The problem with growing up with books written before 1950 is that most of them were written by authors with the privileged leisure to write books. I generalise, but as far as I could make out, the gentlemen had gentlemanly job titles (if any) like Professor and the ladies either lived by their pen, or on the family fortune, or on their husband’s income. If asked how L. Frank Baum or Lucy Maud Montgomery had fed, housed and clothed themselves, I would have assumed they received an income from the sale of their books. Perhaps they did, but what I did not know about was that there was a vast ocean of authors who never achieved anything like Baum’s or Montgomery’s publishing success.
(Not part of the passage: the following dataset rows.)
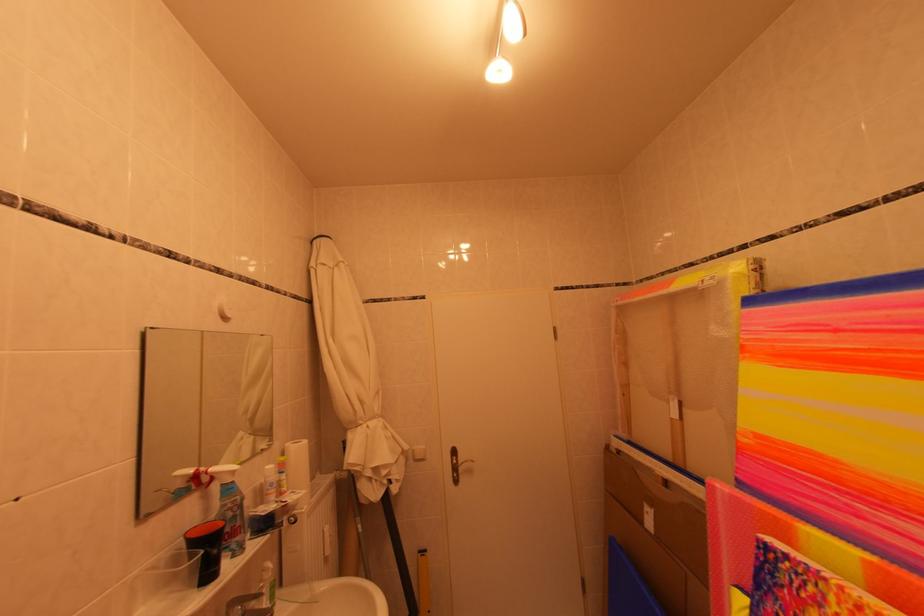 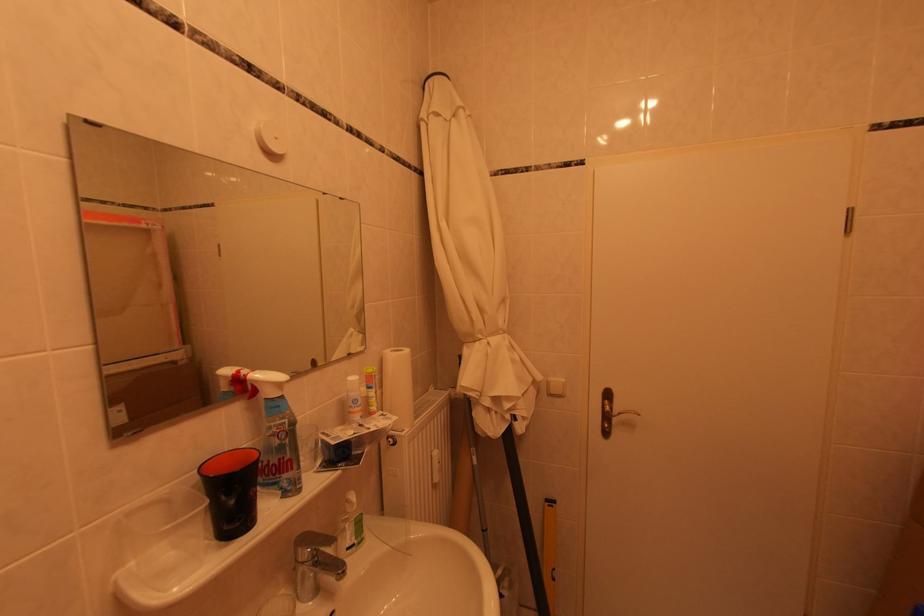 Question: The images are taken continuously from a first-person perspective. In which direction are you moving?

Choices:
 (A) Left
 (B) Right
 (C) Forward
 (D) Backward

Answer: (C) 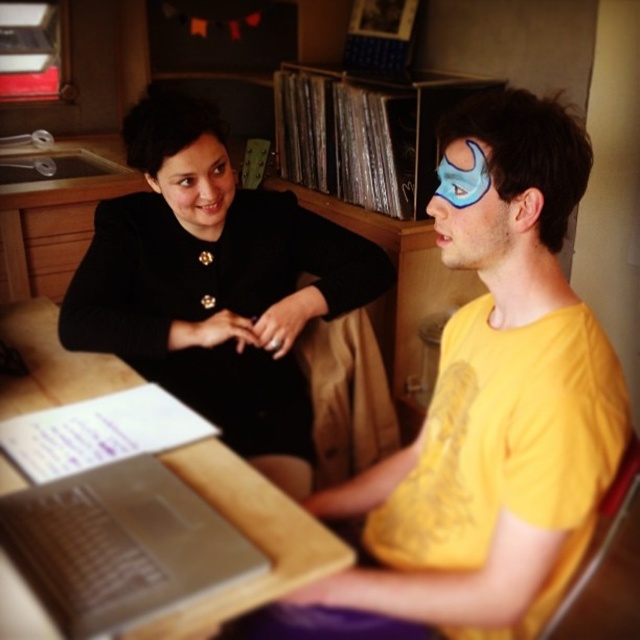 Can you confirm if yellow matte/yellow t-shirt at right is positioned below silver metallic table at center?

No.

Is yellow matte/yellow t-shirt at right to the left of silver metallic table at center from the viewer's perspective?

No, yellow matte/yellow t-shirt at right is not to the left of silver metallic table at center.

Which is behind, point (564, 156) or point (294, 522)?

The point (294, 522) is behind.

Where is `yellow matte/yellow t-shirt at right`? Image resolution: width=640 pixels, height=640 pixels. yellow matte/yellow t-shirt at right is located at coordinates (497, 403).

Which is behind, point (266, 540) or point (449, 196)?

The point (266, 540) is behind.

Measure the distance from silver metallic table at center to blue matte face paint at upper right.

A distance of 38.93 inches exists between silver metallic table at center and blue matte face paint at upper right.

At what (x,y) coordinates should I click in order to perform the action: click on silver metallic table at center. Please return your answer as a coordinate pair (x, y). Looking at the image, I should click on (248, 538).

Is black fabric dress at upper left positioned in front of silver metallic laptop at lower left?

No, it is behind silver metallic laptop at lower left.

Where is `black fabric dress at upper left`? black fabric dress at upper left is located at coordinates (218, 288).

You are a GUI agent. You are given a task and a screenshot of the screen. Output one action in this format:
    pyautogui.click(x=<x>, y=<y>)
    Task: Click on the black fabric dress at upper left
    This screenshot has height=640, width=640.
    Given the screenshot: What is the action you would take?
    pyautogui.click(x=218, y=288) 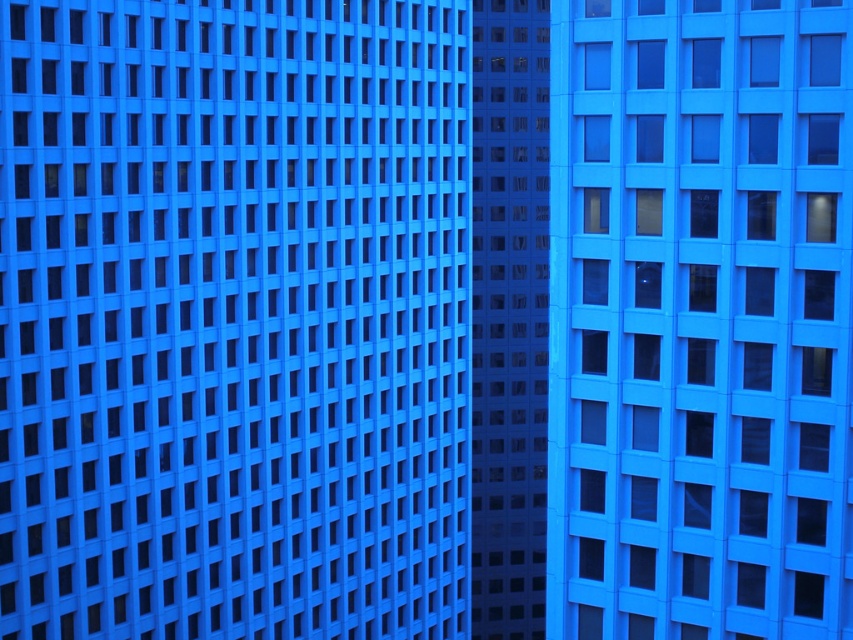 Does matte glass windows at right have a lesser height compared to transparent glass windows at center?

Yes.

Is matte glass windows at right positioned in front of transparent glass windows at center?

Yes, matte glass windows at right is in front of transparent glass windows at center.

Is point (592, 301) positioned before point (514, 470)?

That is True.

Find the location of `matte glass windows at right`. matte glass windows at right is located at coordinates (700, 320). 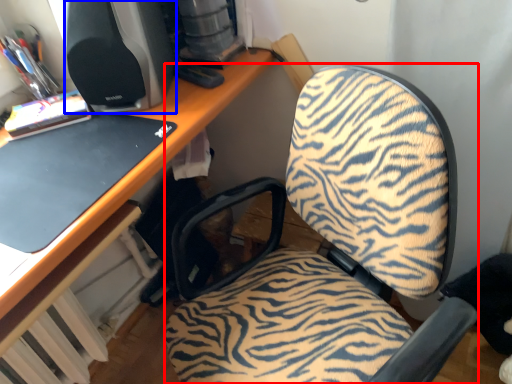 Question: Which of the following is the farthest to the observer, furniture (highlighted by a red box) or desktop computer (highlighted by a blue box)?

Choices:
 (A) furniture
 (B) desktop computer

Answer: (B) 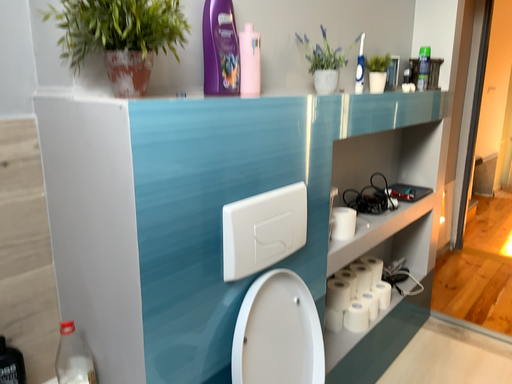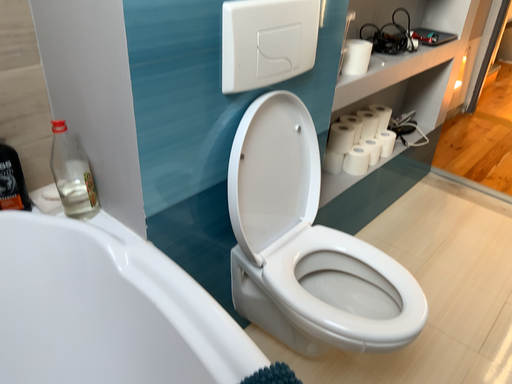 Question: Which way did the camera rotate in the video?

Choices:
 (A) rotated downward
 (B) rotated upward

Answer: (A) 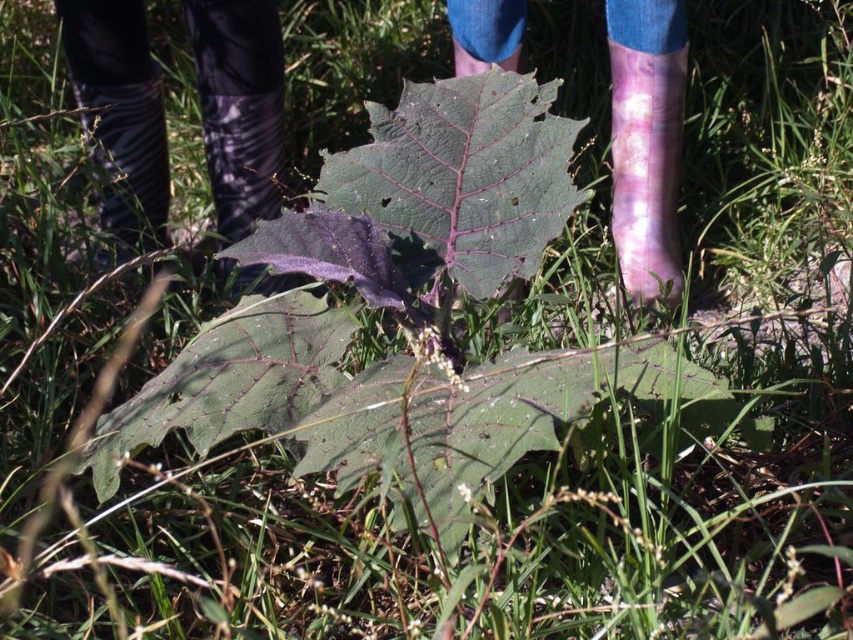 Question: Which is nearer to the purple matte leaf at center?

Choices:
 (A) matte black boot at center
 (B) purple matte boots at center

Answer: (A)

Question: Which object is closer to the camera taking this photo?

Choices:
 (A) zebra-patterned rubber boot at left
 (B) green matte leaf at center

Answer: (B)

Question: Can you confirm if purple rubber boot at center is wider than matte black boot at center?

Choices:
 (A) yes
 (B) no

Answer: (B)

Question: Which of the following is the farthest from the observer?

Choices:
 (A) (77, 0)
 (B) (553, 189)
 (C) (248, 161)
 (D) (157, 182)

Answer: (D)

Question: Can you confirm if purple matte boots at center is bigger than zebra-patterned rubber boot at left?

Choices:
 (A) no
 (B) yes

Answer: (B)

Question: Can you confirm if purple rubber boot at center is positioned below matte black boot at center?

Choices:
 (A) no
 (B) yes

Answer: (A) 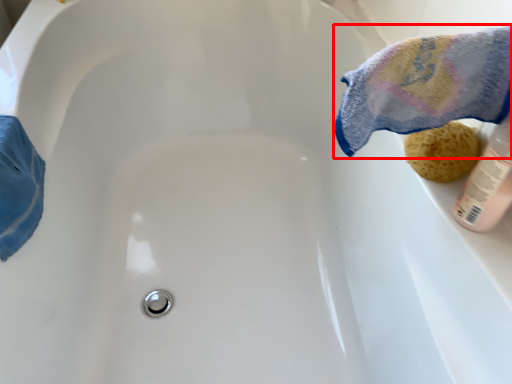 Question: From the image's perspective, what is the correct spatial relationship of bath towel (annotated by the red box) in relation to stuff?

Choices:
 (A) above
 (B) below

Answer: (A) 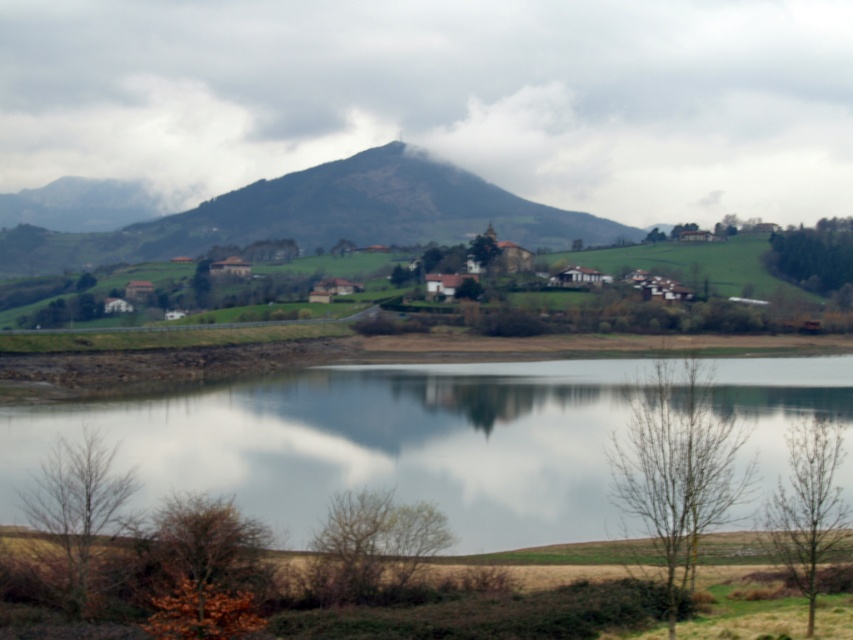 Question: Among these points, which one is nearest to the camera?

Choices:
 (A) (802, 276)
 (B) (402, 573)
 (C) (306, 524)
 (D) (259, 204)

Answer: (B)

Question: Which of the following is the farthest from the observer?

Choices:
 (A) (509, 524)
 (B) (637, 385)
 (C) (190, 524)

Answer: (A)

Question: Can you confirm if bare branches at lower center is bigger than green matte tree at center?

Choices:
 (A) no
 (B) yes

Answer: (A)

Question: Observing the image, what is the correct spatial positioning of green grassy hill at center in reference to green matte tree at center?

Choices:
 (A) right
 (B) left

Answer: (B)

Question: Is bare branches at center smaller than bare wood tree at lower right?

Choices:
 (A) no
 (B) yes

Answer: (A)

Question: Among these objects, which one is nearest to the camera?

Choices:
 (A) green matte tree at center
 (B) cloudy sky at center
 (C) brown leafy tree at lower left

Answer: (C) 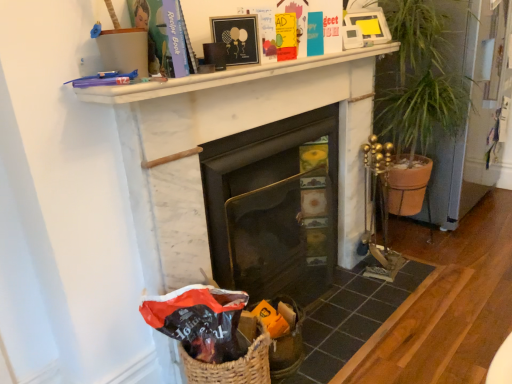 Describe the element at coordinates (237, 38) in the screenshot. The image size is (512, 384). I see `matte black picture frame at upper center` at that location.

What do you see at coordinates (228, 135) in the screenshot? I see `white marble fireplace at center, which is the 2th fireplace in left-to-right order` at bounding box center [228, 135].

What do you see at coordinates (271, 208) in the screenshot? I see `black glass fireplace at center, positioned as the 2th fireplace in right-to-left order` at bounding box center [271, 208].

What do you see at coordinates (223, 77) in the screenshot?
I see `white marble fireplace at upper center` at bounding box center [223, 77].

This screenshot has height=384, width=512. What do you see at coordinates (419, 78) in the screenshot?
I see `green leafy plant at right` at bounding box center [419, 78].

This screenshot has height=384, width=512. Find the location of `matte black picture frame at upper center`. matte black picture frame at upper center is located at coordinates (237, 38).

Is green leafy plant at right positioned behind matte black gift bag at lower left?

That is True.

From the image's perspective, is green leafy plant at right located above or below matte black gift bag at lower left?

From the image's perspective, green leafy plant at right appears above matte black gift bag at lower left.

In the scene shown: Is green leafy plant at right wider or thinner than matte black gift bag at lower left?

Clearly, green leafy plant at right has more width compared to matte black gift bag at lower left.

From the picture: Does black glass fireplace at center, the first fireplace in the left-to-right sequence, touch white marble fireplace at center, the first fireplace in the right-to-left sequence?

No, black glass fireplace at center, the first fireplace in the left-to-right sequence, is not next to white marble fireplace at center, the first fireplace in the right-to-left sequence.

In terms of height, does black glass fireplace at center, the first fireplace in the left-to-right sequence, look taller or shorter compared to white marble fireplace at center, which is the 2th fireplace in left-to-right order?

Clearly, black glass fireplace at center, the first fireplace in the left-to-right sequence, is shorter compared to white marble fireplace at center, which is the 2th fireplace in left-to-right order.

From a real-world perspective, is black glass fireplace at center, positioned as the 2th fireplace in right-to-left order, below white marble fireplace at center, the first fireplace in the right-to-left sequence?

Yes, from a real-world perspective, black glass fireplace at center, positioned as the 2th fireplace in right-to-left order, is under white marble fireplace at center, the first fireplace in the right-to-left sequence.

Looking at this image, is black glass fireplace at center, positioned as the 2th fireplace in right-to-left order, oriented away from white marble fireplace at center, which is the 2th fireplace in left-to-right order?

Yes, black glass fireplace at center, positioned as the 2th fireplace in right-to-left order, is facing away from white marble fireplace at center, which is the 2th fireplace in left-to-right order.

Does point (247, 44) appear closer or farther from the camera than point (256, 269)?

Point (247, 44).

Between matte black picture frame at upper center and black glass fireplace at center, positioned as the 2th fireplace in right-to-left order, which one appears on the right side from the viewer's perspective?

Positioned to the right is black glass fireplace at center, positioned as the 2th fireplace in right-to-left order.

Is matte black picture frame at upper center not near black glass fireplace at center, the first fireplace in the left-to-right sequence?

They are positioned close to each other.

In the image, is matte black picture frame at upper center positioned in front of or behind black glass fireplace at center, positioned as the 2th fireplace in right-to-left order?

Clearly, matte black picture frame at upper center is in front of black glass fireplace at center, positioned as the 2th fireplace in right-to-left order.

Could you tell me if white marble fireplace at upper center is turned towards matte black picture frame at upper center?

No, white marble fireplace at upper center does not turn towards matte black picture frame at upper center.

Does white marble fireplace at upper center come behind matte black picture frame at upper center?

No, white marble fireplace at upper center is in front of matte black picture frame at upper center.

Locate an element on the screen. The width and height of the screenshot is (512, 384). picture frame located behind the white marble fireplace at upper center is located at coordinates (237, 38).

How far apart are white marble fireplace at upper center and matte black picture frame at upper center?

The distance of white marble fireplace at upper center from matte black picture frame at upper center is 7.68 inches.

Visually, is matte black gift bag at lower left positioned to the left or to the right of white marble fireplace at center, which is the 2th fireplace in left-to-right order?

matte black gift bag at lower left is positioned on white marble fireplace at center, which is the 2th fireplace in left-to-right order,'s left side.

Who is shorter, matte black gift bag at lower left or white marble fireplace at center, which is the 2th fireplace in left-to-right order?

matte black gift bag at lower left is shorter.

From the image's perspective, is matte black gift bag at lower left beneath white marble fireplace at center, which is the 2th fireplace in left-to-right order?

Yes.

In the scene shown: Are matte black gift bag at lower left and white marble fireplace at center, the first fireplace in the right-to-left sequence, making contact?

No, matte black gift bag at lower left is not in contact with white marble fireplace at center, the first fireplace in the right-to-left sequence.

Considering the sizes of white marble fireplace at center, which is the 2th fireplace in left-to-right order, and black glass fireplace at center, the first fireplace in the left-to-right sequence, in the image, is white marble fireplace at center, which is the 2th fireplace in left-to-right order, taller or shorter than black glass fireplace at center, the first fireplace in the left-to-right sequence,?

Clearly, white marble fireplace at center, which is the 2th fireplace in left-to-right order, is taller compared to black glass fireplace at center, the first fireplace in the left-to-right sequence.

From the image's perspective, which is above, white marble fireplace at center, the first fireplace in the right-to-left sequence, or black glass fireplace at center, positioned as the 2th fireplace in right-to-left order?

white marble fireplace at center, the first fireplace in the right-to-left sequence, is shown above in the image.

Is point (347, 95) closer to camera compared to point (222, 203)?

No, it is behind (222, 203).

From a real-world perspective, is white marble fireplace at center, the first fireplace in the right-to-left sequence, on black glass fireplace at center, positioned as the 2th fireplace in right-to-left order?

Yes.

Looking at this image, looking at their sizes, would you say matte black picture frame at upper center is wider or thinner than white marble fireplace at center, the first fireplace in the right-to-left sequence?

Clearly, matte black picture frame at upper center has less width compared to white marble fireplace at center, the first fireplace in the right-to-left sequence.

Considering the positions of objects matte black picture frame at upper center and white marble fireplace at center, the first fireplace in the right-to-left sequence, in the image provided, who is more to the right, matte black picture frame at upper center or white marble fireplace at center, the first fireplace in the right-to-left sequence,?

white marble fireplace at center, the first fireplace in the right-to-left sequence, is more to the right.

From a real-world perspective, between matte black picture frame at upper center and white marble fireplace at center, the first fireplace in the right-to-left sequence, who is vertically higher?

matte black picture frame at upper center is physically above.

Is the depth of matte black picture frame at upper center less than that of white marble fireplace at center, the first fireplace in the right-to-left sequence?

No, matte black picture frame at upper center is further to the viewer.

You are a GUI agent. You are given a task and a screenshot of the screen. Output one action in this format:
    pyautogui.click(x=<x>, y=<y>)
    Task: Click on the plant that appears above the matte black gift bag at lower left (from the image's perspective)
    
    Given the screenshot: What is the action you would take?
    pyautogui.click(x=419, y=78)

You are a GUI agent. You are given a task and a screenshot of the screen. Output one action in this format:
    pyautogui.click(x=<x>, y=<y>)
    Task: Click on the fireplace lying on the left of white marble fireplace at center, the first fireplace in the right-to-left sequence
    The width and height of the screenshot is (512, 384).
    Given the screenshot: What is the action you would take?
    pyautogui.click(x=271, y=208)

Considering their positions, is black glass fireplace at center, positioned as the 2th fireplace in right-to-left order, positioned closer to matte black gift bag at lower left than green leafy plant at right?

black glass fireplace at center, positioned as the 2th fireplace in right-to-left order, lies closer to matte black gift bag at lower left than the other object.

Which object lies nearer to the anchor point matte black gift bag at lower left, white marble fireplace at center, which is the 2th fireplace in left-to-right order, or black glass fireplace at center, the first fireplace in the left-to-right sequence?

white marble fireplace at center, which is the 2th fireplace in left-to-right order, is closer to matte black gift bag at lower left.

Which object lies further to the anchor point green leafy plant at right, matte black gift bag at lower left or black glass fireplace at center, the first fireplace in the left-to-right sequence?

matte black gift bag at lower left lies further to green leafy plant at right than the other object.

Which object lies nearer to the anchor point matte black gift bag at lower left, green leafy plant at right or black glass fireplace at center, the first fireplace in the left-to-right sequence?

black glass fireplace at center, the first fireplace in the left-to-right sequence, lies closer to matte black gift bag at lower left than the other object.

From the image, which object appears to be nearer to green leafy plant at right, matte black picture frame at upper center or black glass fireplace at center, positioned as the 2th fireplace in right-to-left order?

Based on the image, black glass fireplace at center, positioned as the 2th fireplace in right-to-left order, appears to be nearer to green leafy plant at right.

From the image, which object appears to be farther from matte black picture frame at upper center, matte black gift bag at lower left or white marble fireplace at upper center?

matte black gift bag at lower left is positioned further to the anchor matte black picture frame at upper center.

Looking at the image, which one is located further to green leafy plant at right, black glass fireplace at center, the first fireplace in the left-to-right sequence, or white marble fireplace at center, the first fireplace in the right-to-left sequence?

black glass fireplace at center, the first fireplace in the left-to-right sequence, is further to green leafy plant at right.

Based on the photo, based on their spatial positions, is white marble fireplace at upper center or matte black picture frame at upper center further from white marble fireplace at center, which is the 2th fireplace in left-to-right order?

matte black picture frame at upper center lies further to white marble fireplace at center, which is the 2th fireplace in left-to-right order, than the other object.

Find the location of a particular element. picture frame between white marble fireplace at upper center and black glass fireplace at center, the first fireplace in the left-to-right sequence, in the up-down direction is located at coordinates (237, 38).

Identify the location of picture frame between white marble fireplace at upper center and matte black gift bag at lower left from top to bottom. (237, 38).

At what (x,y) coordinates should I click in order to perform the action: click on fireplace situated between black glass fireplace at center, the first fireplace in the left-to-right sequence, and green leafy plant at right from left to right. Please return your answer as a coordinate pair (x, y). This screenshot has height=384, width=512. Looking at the image, I should click on (228, 135).

Locate an element on the screen. picture frame between matte black gift bag at lower left and green leafy plant at right is located at coordinates (237, 38). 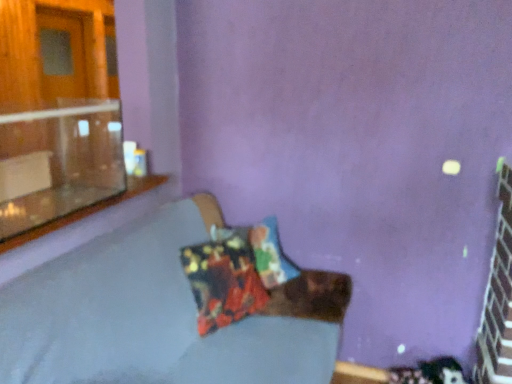 Find the location of a particular element. The image size is (512, 384). textured fabric couch at center is located at coordinates (172, 309).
My inner script, therefore, said that–since I got A+ in Creative Writing–I was sure to make a living as an author. By the time I was 19, however, I had divined that this was easier to dream than to do, so I vaguely set my sights on an academic career. Sadly, I still laboured under the mistaken belief that if something is hard, you lack talent, and should find something to study that you are talented at, i.e. find easy. How disappointed I was to discover that Ancient Greek is really hard. I thought this meant I had no talent in it. Needless to say, I swam in a lot of self-hatred and anxiety until I switched my major to English Literature. The A’s and even A+’s came back—because of My One Talent, I thought.
I enjoy mining my mistakes to help other people, especially young women, not make them. To recap, the first mistake I explode in this post is that any but a minority of book authors make a living at writing books. The second is that your brain is made of concrete that has hardened in a certain shape and that you are incapable of learning things you find difficult so well that they become easy tak jak język polski.